Joseph Sandeep J, Robbins Kelly R, Zhang Wensheng, Rekaya Romdhane
Rhodes Centre for Animal and Dairy Science, University of Georgia, Athens, GA 30605, USA.
Cancer Inform. 2010 Mar 10;9:39-48. doi: 10.4137/cin.s3827.
Multi-class cancer classification based on microarray data is described. A generalized output-coding scheme based on One Versus One (OVO) combined with Latent Variable Model (LVM) is used. Results from the proposed One Versus One (OVO) outputcoding strategy is compared with the results obtained from the generalized One Versus All (OVA) method and their efficiencies of using them for multi-class tumor classification have been studied. This comparative study was done using two microarray gene expression data: Global Cancer Map (GCM) dataset and brain cancer (BC) dataset. Primary feature selection was based on fold change and penalized t-statistics. Evaluation was conducted with varying feature numbers. The OVO coding strategy worked quite well with the BC data, while both OVO and OVA results seemed to be similar for the GCM data. The selection of output coding methods for combining binary classifiers for multi-class tumor classification depends on the number of tumor types considered, the discrepancies between the tumor samples used for training as well as the heterogeneity of expression within the cancer subtypes used as training data.

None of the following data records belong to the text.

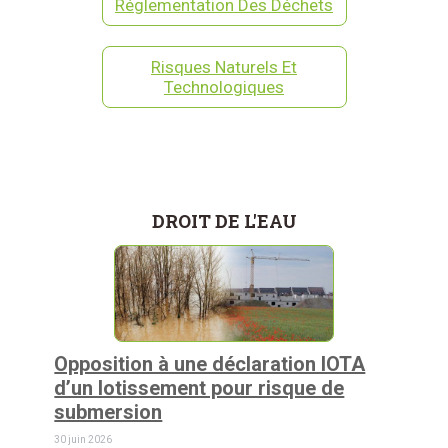
Réglementation Des Déchets
Risques Naturels Et
Technologiques
DROIT DE L'EAU
Opposition à une déclaration IOTA
d’un lotissement pour risque de
submersion
30 juin 2026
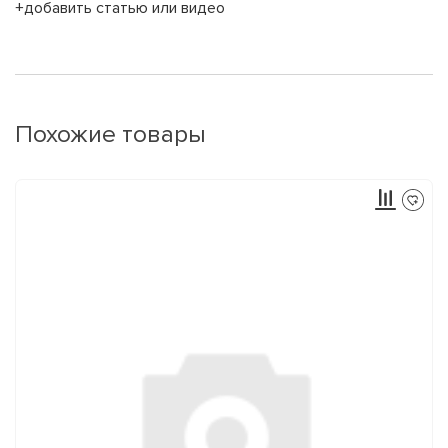
+добавить статью или видео
Похожие товары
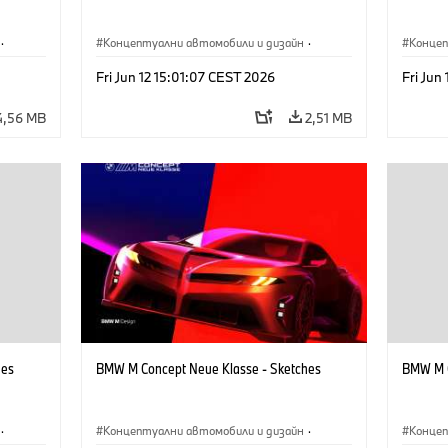
·
Концептуални автомобили и дизайн
·
Концеп
иятие
BMW M
·
Дизайн на BMW
·
Предприятие
BMW 
Fri Jun 12 15:01:07 CEST 2026
Fri Jun
4,56 MB
2,51 MB
hes
BMW M Concept Neue Klasse - Sketches
BMW M C
·
Концептуални автомобили и дизайн
·
Концеп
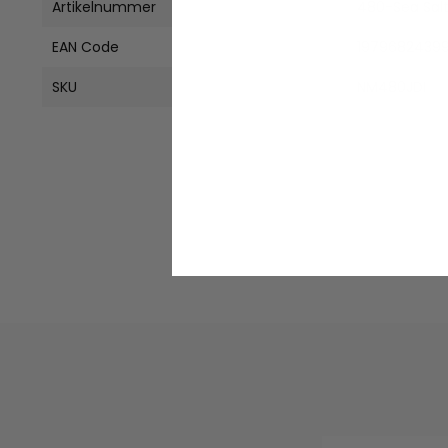
Artikelnummer
480-Sea Sal
EAN Code
1979682439
SKU
NM480JDI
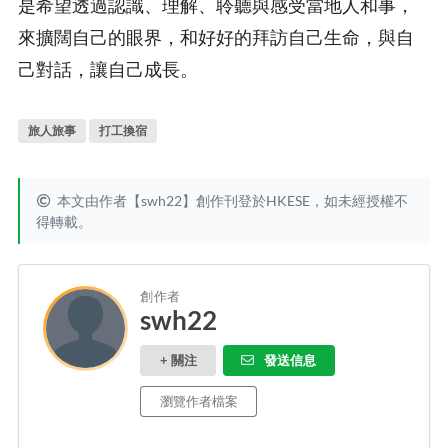
是希望透過認識、理解、聆聽與感受當地人和事，
來擴闊自己的眼界，和好好的拜訪自己生命，與自
己對話，讓自己成長。
旅人旅事
打工換宿
本文由作者【swh22】創作刊登於HKESE，如未經授權不
得轉載。
創作者
swh22
+ 關注
發送信息
瀏覽作者檔案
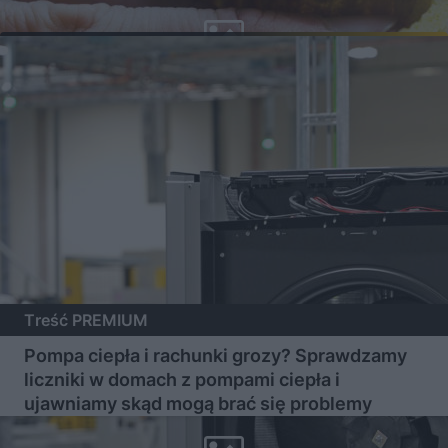
Treść PREMIUM
Pompa ciepła i rachunki grozy? Sprawdzamy
liczniki w domach z pompami ciepła i
ujawniamy skąd mogą brać się problemy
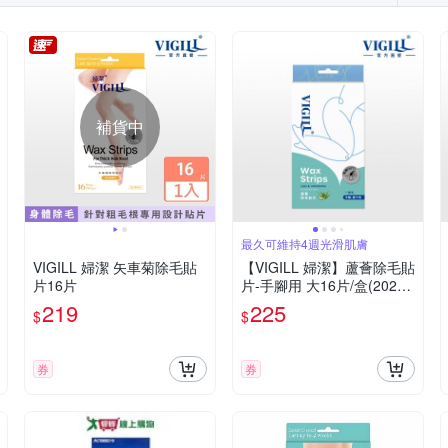
補貨中
最久可維持4週光滑肌膚
VIGILL 婦潔 矢車菊除毛貼
【VIGILL 婦潔】蘆薈除毛貼
片16片
片-手腳用 大16片/盒(2026
年新版)
219
225
$
$
券
券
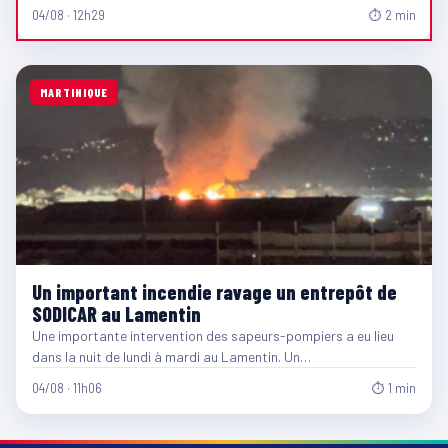
04/08 · 12h29
⏱ 2 min
MARTINIQUE
Un important incendie ravage un entrepôt de
SODICAR au Lamentin
Une importante intervention des sapeurs-pompiers a eu lieu
dans la nuit de lundi à mardi au Lamentin. Un…
04/08 · 11h06
⏱ 1 min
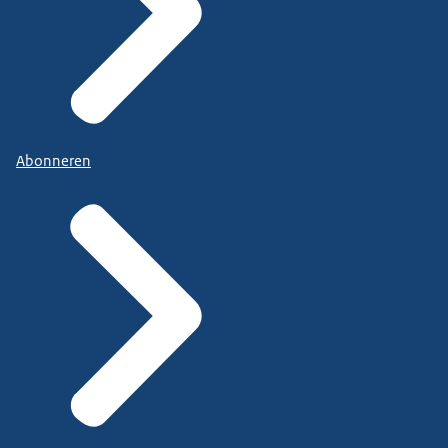
Abonneren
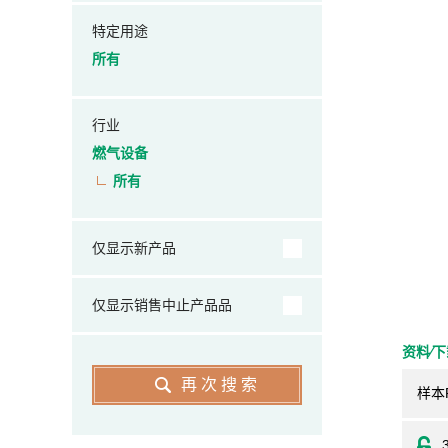
特定用途
所有
行业
燃气设备
所有
仅显示新产品
仅显示销售中止产品品
资料⁄
再次搜索
样本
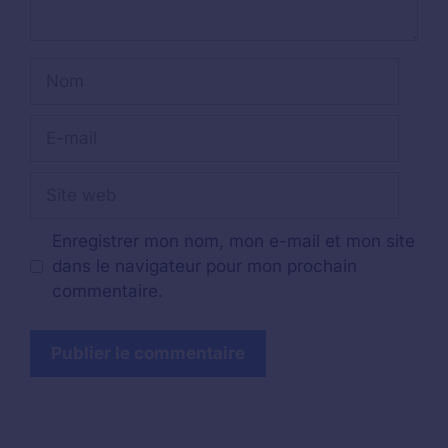
Nom
E-
mail
Site
web
Enregistrer mon nom, mon e-mail et mon site
dans le navigateur pour mon prochain
commentaire.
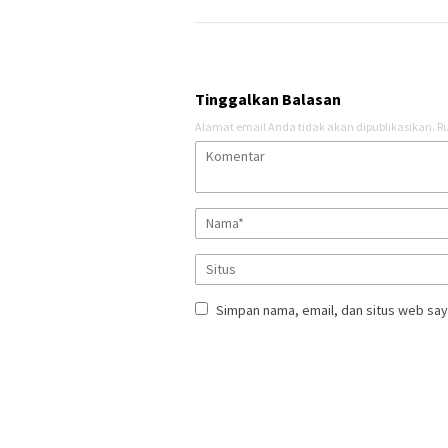
Tinggalkan Balasan
Alamat email Anda tidak akan dipublikasikan.
Ru
Simpan nama, email, dan situs web say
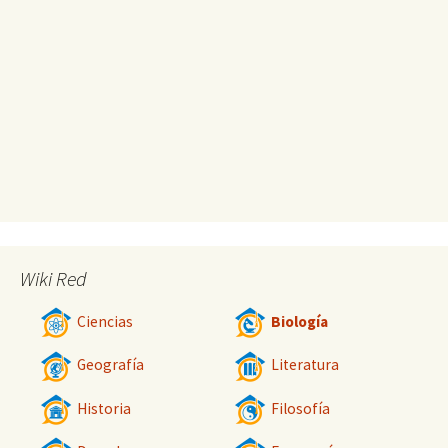
Wiki Red
Ciencias
Biología
Geografía
Literatura
Historia
Filosofía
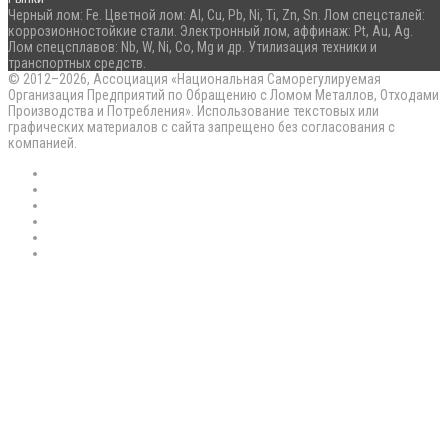
Черный лом: Fe. Цветной лом: Al, Cu, Pb, Ni, Ti, Zn, Sn. Лом спецсталей:
коррозионностойкие стали. Электронный лом, аффинаж: Pt, Au, Ag.
Лом спецсплавов: Nb, W, Ni, Co, Mg и др. Утилизация техники и
транспортных средств.
© 2012–2026, Ассоциация «Национальная Саморегулируемая
Организация Предприятий по Обращению с Ломом Металлов, Отходами
Производства и Потребления». Использование текстовых или
графических материалов с сайта запрещено без согласования с
компанией.
RSS
Flickr
vk.com
Telegram
Max
EN
Back
to
top
button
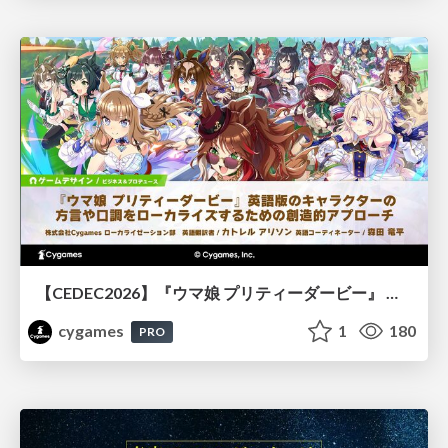
【CEDEC2026】『ウマ娘 プリティーダービー』 英語版のキャラクターの方言や口調をローカライズするための創造的アプローチ
cygames
1
180
PRO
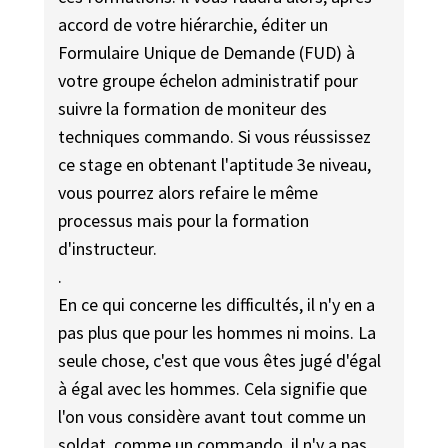
accord de votre hiérarchie, éditer un
Formulaire Unique de Demande (FUD) à
votre groupe échelon administratif pour
suivre la formation de moniteur des
techniques commando. Si vous réussissez
ce stage en obtenant l'aptitude 3e niveau,
vous pourrez alors refaire le même
processus mais pour la formation
d'instructeur.
.
En ce qui concerne les difficultés, il n'y en a
pas plus que pour les hommes ni moins. La
seule chose, c'est que vous êtes jugé d'égal
à égal avec les hommes. Cela signifie que
l'on vous considère avant tout comme un
soldat, comme un commando, il n'y a pas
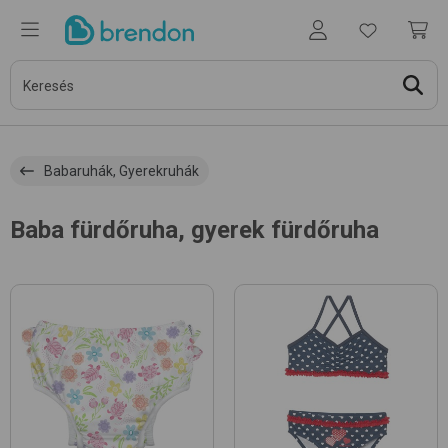
Babaruhák, Gyerekruhák
Baba fürdőruha, gyerek fürdőruha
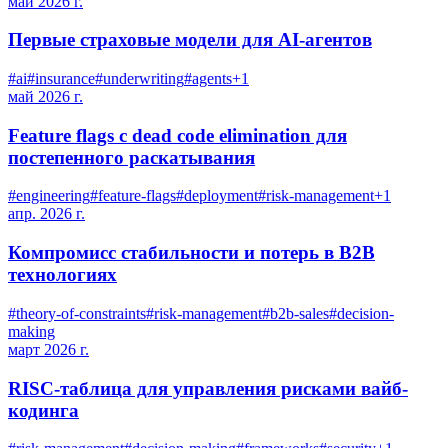
май 2026 г.
Первые страховые модели для AI-агентов
#
ai
#
insurance
#
underwriting
#
agents
+
1
май 2026 г.
Feature flags с dead code elimination для
постепенного раскатывания
#
engineering
#
feature-flags
#
deployment
#
risk-management
+
1
апр. 2026 г.
Компромисс стабильности и потерь в B2B
технологиях
#
theory-of-constraints
#
risk-management
#
b2b-sales
#
decision-
making
март 2026 г.
RISC-таблица для управления рисками вайб-
кодинга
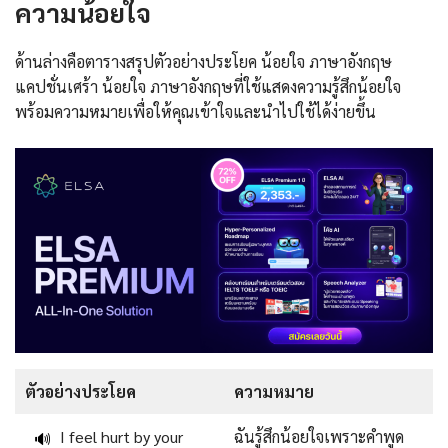
ความน้อยใจ
ด้านล่างคือตารางสรุปตัวอย่างประโยค น้อยใจ ภาษาอังกฤษ
แคปชั่นเศร้า น้อยใจ ภาษาอังกฤษที่ใช้แสดงความรู้สึกน้อยใจ
พร้อมความหมายเพื่อให้คุณเข้าใจและนำไปใช้ได้ง่ายขึ้น
ตัวอย่างประโยค
ความหมาย
I feel hurt by your
ฉันรู้สึกน้อยใจเพราะคำพูด
🔊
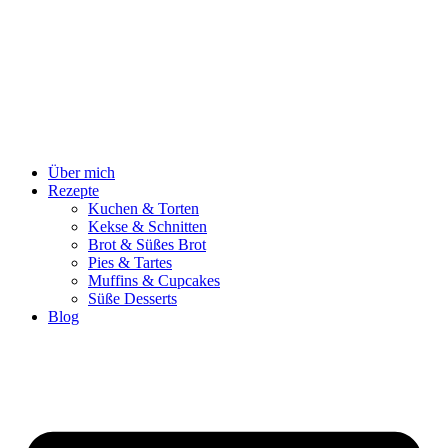
Zum
Inhalt
springen
Über mich
Rezepte
Kuchen & Torten
Kekse & Schnitten
Brot & Süßes Brot
Pies & Tartes
Muffins & Cupcakes
Süße Desserts
Blog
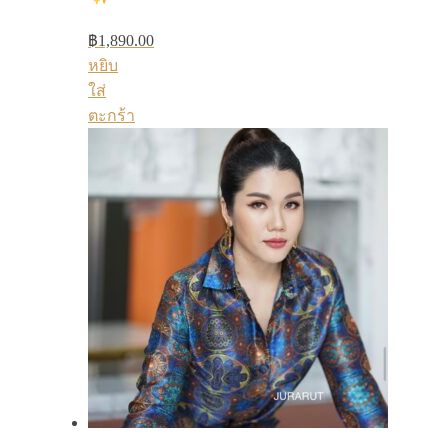
฿
1,890.00
หยิบ
ใส่
ตะกร้า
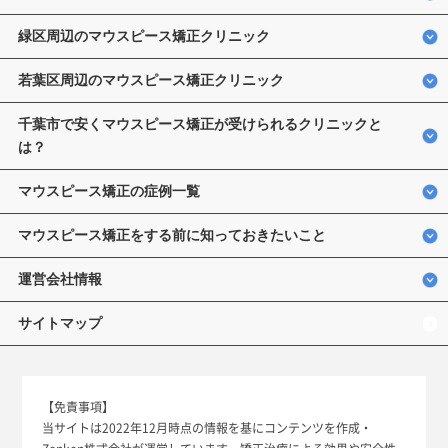
緑区周辺のマウスピース矯正クリニック
若葉区周辺のマウスピース矯正クリニック
千葉市で安くマウスピース矯正が受けられるクリニックと
は？
マウスピース矯正の症例一覧
マウスピース矯正をする前に知っておきたいこと
運営会社情報
サイトマップ
【免責事項】
当サイトは2022年12月時点の情報を基にコンテンツを作成・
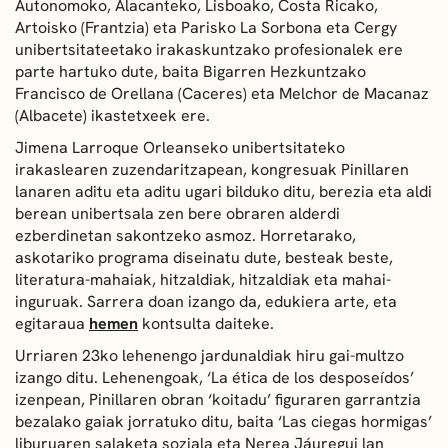
Autonomoko, Alacanteko, Lisboako, Costa Ricako,
Artoisko (Frantzia) eta Parisko La Sorbona eta Cergy
unibertsitateetako irakaskuntzako profesionalek ere
parte hartuko dute, baita Bigarren Hezkuntzako
Francisco de Orellana (Caceres) eta Melchor de Macanaz
(Albacete) ikastetxeek ere.
Jimena Larroque Orleanseko unibertsitateko
irakaslearen zuzendaritzapean, kongresuak Pinillaren
lanaren aditu eta aditu ugari bilduko ditu, berezia eta aldi
berean unibertsala zen bere obraren alderdi
ezberdinetan sakontzeko asmoz. Horretarako,
askotariko programa diseinatu dute, besteak beste,
literatura-mahaiak, hitzaldiak, hitzaldiak eta mahai-
inguruak. Sarrera doan izango da, edukiera arte, eta
egitaraua
hemen
kontsulta daiteke.
Urriaren 23ko lehenengo jardunaldiak hiru gai-multzo
izango ditu. Lehenengoak, ‘La ética de los desposeídos’
izenpean, Pinillaren obran ‘koitadu’ figuraren garrantzia
bezalako gaiak jorratuko ditu, baita ‘Las ciegas hormigas’
liburuaren salaketa soziala eta Nerea Jáuregui lan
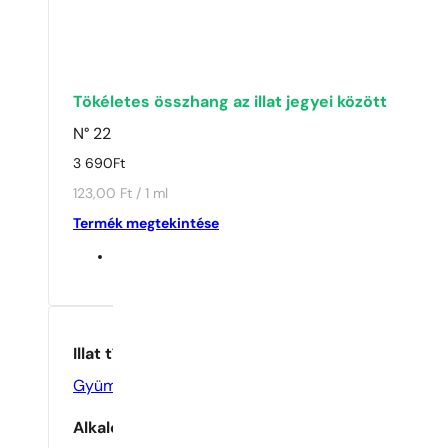
Tökéletes összhang az illat jegyei között
N° 22
3 690
Ft
123,00 Ft / 1 ml
Termék megtekintése
Illat típusa
Gyümölcsös
,
Virágos
Alkalom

本文描述了基于微阵列数据的多类别癌症分类方法。使用了一种基于一对多(OVO)并结合潜在变量模型(LVM)的广义输出编码方案。将所提出的一对多(OVO)输出编码策略的结果与从广义的一对一(OVA)方法获得的结果进行了比较,并研究了它们在多类别肿瘤分类中的使用效率。这项比较研究使用了两个微阵列基因表达数据集:全球癌症图谱(GCM)数据集和脑癌(BC)数据集。主要特征选择基于倍数变化和惩罚t统计量。评估在不同特征数量下进行。OVO编码策略在BC数据上表现良好,而对于GCM数据,OVO和OVA的结果似乎相似。为多类别肿瘤分类组合二元分类器时输出编码方法的选择取决于所考虑的肿瘤类型数量、用于训练的肿瘤样本之间的差异以及用作训练数据的癌症亚型内表达的异质性。